# Foggy old redcliffe 02/10



## ArWeTherYet (Mar 25, 2007)

Weather was good and I had a free morning, so I decided to go for a paddle at Queens beach. There was a thick blanket of fog around Redcliffe this morning, visibility was down to less than 50 mtrs at times.
Anyways I paddled out into the abyss hoping that no stray ships would be poking through the fog and running me over. There was a stinky boat I could hear coming towards me at one time, so I wound my lines in and hung close to the rocks, he did poke through eventually about 50 mtrs away and turned sharply to miss me and the rocks, then powered on back into the fog......hmmm accident waiting to happen.
Fishing was a bit ordenairy it was low tide and there wasn't much water movement. Did hook up a cod but lost him to the rocks, the 4lbs line wasn't enough to get him out of his hidy hole.....i got to remember to spool up my 8lb line. Hooked a little trevally as well which was fun on 4lb line, but I couldn't find any of his mates and gave it away.

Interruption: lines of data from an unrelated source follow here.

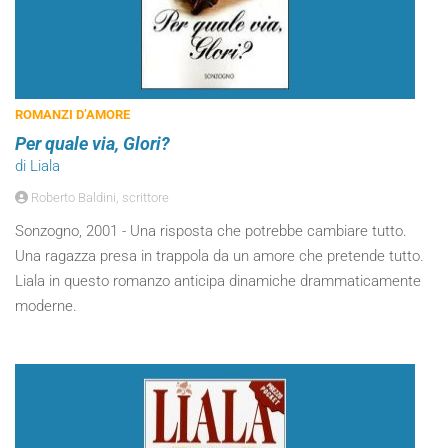
ROMANZI D’AMORE
Per quale via, Glori?
di Liala
Roberto Baldini, scrittore
Sonzogno, 2001 - Una risposta che potrebbe cambiare tutto.
Una ragazza presa in trappola da un amore che pretende tutto.
Liala in questo romanzo anticipa dinamiche drammaticamente
moderne.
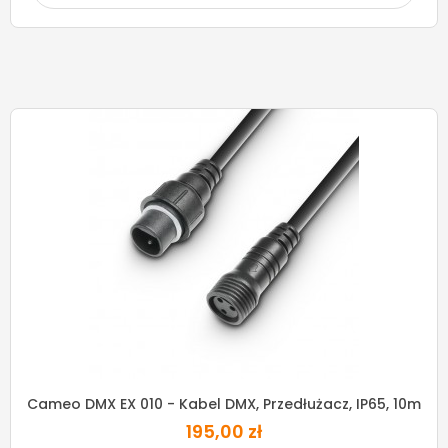
Cameo DMX EX 010 - Kabel DMX, Przedłużacz, IP65, 10m
195,00 zł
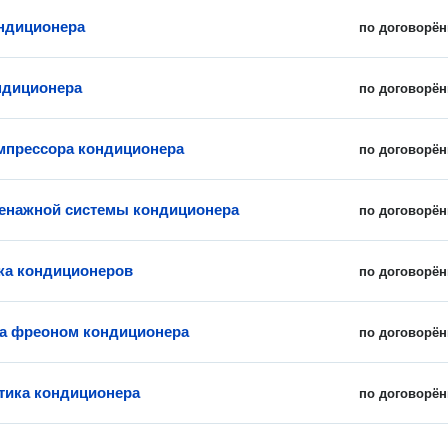
ндиционера
по договорён
ндиционера
по договорён
мпрессора кондиционера
по договорён
енажной системы кондиционера
по договорён
ка кондиционеров
по договорён
а фреоном кондиционера
по договорён
ика кондиционера
по договорён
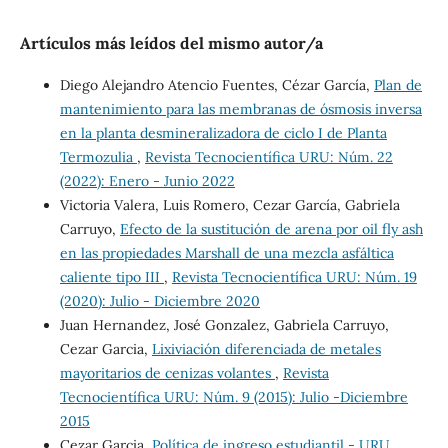
Artículos más leídos del mismo autor/a
Diego Alejandro Atencio Fuentes, Cézar García,
Plan de
mantenimiento para las membranas de ósmosis inversa
en la planta desmineralizadora de ciclo I de Planta
Termozulia
,
Revista Tecnocientífica URU: Núm. 22
(2022): Enero - Junio 2022
Victoria Valera, Luis Romero, Cezar García, Gabriela
Carruyo,
Efecto de la sustitución de arena por oil fly ash
en las propiedades Marshall de una mezcla asfáltica
caliente tipo III
,
Revista Tecnocientífica URU: Núm. 19
(2020): Julio - Diciembre 2020
Juan Hernandez, José Gonzalez, Gabriela Carruyo,
Cezar Garcia,
Lixiviación diferenciada de metales
mayoritarios de cenizas volantes
,
Revista
Tecnocientífica URU: Núm. 9 (2015): Julio -Diciembre
2015
Cezar Garcia,
Política de ingreso estudiantil - URU
,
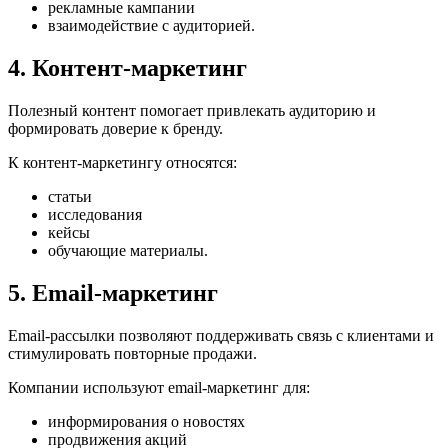
рекламные кампании
взаимодействие с аудиторией.
4. Контент-маркетинг
Полезный контент помогает привлекать аудиторию и
формировать доверие к бренду.
К контент-маркетингу относятся:
статьи
исследования
кейсы
обучающие материалы.
5. Email-маркетинг
Email-рассылки позволяют поддерживать связь с клиентами и
стимулировать повторные продажи.
Компании используют email-маркетинг для:
информирования о новостях
продвижения акций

BTW I saw a bloke and his son, who looked no more than about 9, fishing from 2 separate kayaks. They were just drifting around while tide together, then paddled separate.....cool.

fog


----------



## bushwoodboy (Oct 5, 2006)

Nice photo's Paul.
Must have really needed that morning off after coming back from holidays :lol: 
BTW catch much while you were away?
Cheers Mal


----------



## RedPhoenix (Jun 13, 2006)

Unfortunately, due to the change in ownership of this web site and the lack of response by the owners to my requests to remove my email address from all administrative-level notifications and functionality, I have decided to remove my posts on AKFF. Thank you for the great times, the fantastic learning experiences and the many many fish. If you are desperate for the old content of this particular post, it is available below base64 encoded and bzip2 compressed.

Red.

----

QlpoOTFBWSZTWURIOVYAAARXgAAQQAUAgFAAJq2XACAAIoaaaaNNHqaFMJpoDTEKhYzDldEXu2ABwvikHg4b4u5IpwoSCIkHKsA=


----------



## ArWeTherYet (Mar 25, 2007)

bushwoodboy said:


> Nice photo's Paul.
> Must have really needed that morning off after coming back from holidays :lol:
> BTW catch much while you were away?
> Cheers Mal


Hi Mal
Yep I needed another days fishing after one day back at work.....you know how it is 8)  
I will do a report about my week away, but it wont be nice, 20 knot northerlies coupled with 3 mtr tides doesn't make good kayak fishing. 
Hi red
Trevs are a lot of fun on light gear, they fight a lot harder and longer than equivalent sized brimbos and squire. Wish I could have hoked up a few more. Spoke to a bloke at the ramp who reckoned that the mackerel were chasing bait fish around in front of the boat ramp yesterday. Will need to make sure I take along a few chrome slugs with me next time. There are a few pikey around still, good for live bait if there is anything bigger around.


----------